ACTIVITY » Print all of the entries exactly, minus the pictures.

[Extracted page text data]
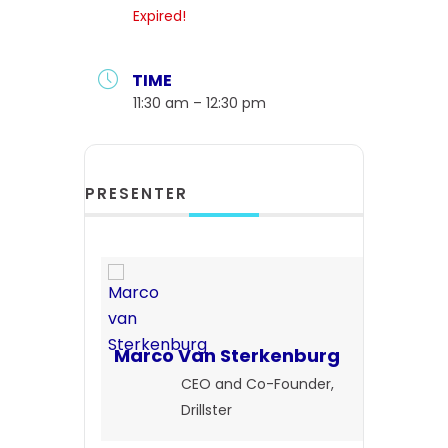
Expired!
TIME
11:30 am – 12:30 pm
PRESENTER
Marco Van Sterkenburg
CEO and Co-Founder,
Drillster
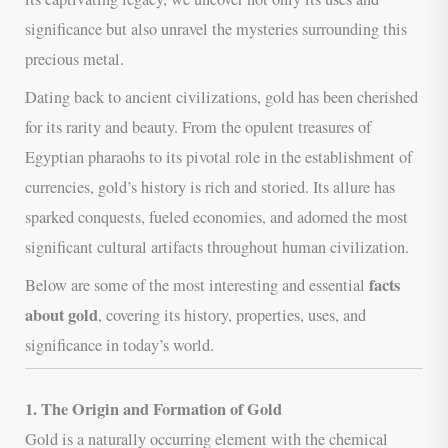
significance but also unravel the mysteries surrounding this
precious metal.
Dating back to ancient civilizations, gold has been cherished
for its rarity and beauty. From the opulent treasures of
Egyptian pharaohs to its pivotal role in the establishment of
currencies, gold’s history is rich and storied. Its allure has
sparked conquests, fueled economies, and adorned the most
significant cultural artifacts throughout human civilization.
facts
Below are some of the most interesting and essential
about gold
, covering its history, properties, uses, and
significance in today’s world.
1. The Origin and Formation of Gold
Gold is a naturally occurring element with the chemical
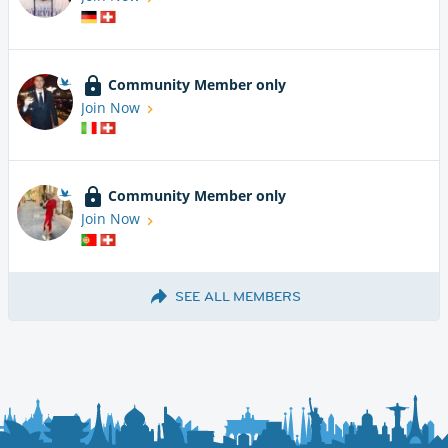
Community Member only
Join Now
Community Member only
Join Now
SEE ALL MEMBERS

RESULT FOR THIS EXERCISE »
Expired!
TIME
11:30 am – 12:30 pm
PRESENTER
Marco Van Sterkenburg
CEO and Co-Founder,
Drillster
significance but also unravel the mysteries surrounding this
precious metal.
Dating back to ancient civilizations, gold has been cherished
for its rarity and beauty. From the opulent treasures of
Egyptian pharaohs to its pivotal role in the establishment of
currencies, gold’s history is rich and storied. Its allure has
sparked conquests, fueled economies, and adorned the most
significant cultural artifacts throughout human civilization.
facts
Below are some of the most interesting and essential
about gold
, covering its history, properties, uses, and
significance in today’s world.
1. The Origin and Formation of Gold
Gold is a naturally occurring element with the chemical
Community Member only
Join Now
Community Member only
Join Now
SEE ALL MEMBERS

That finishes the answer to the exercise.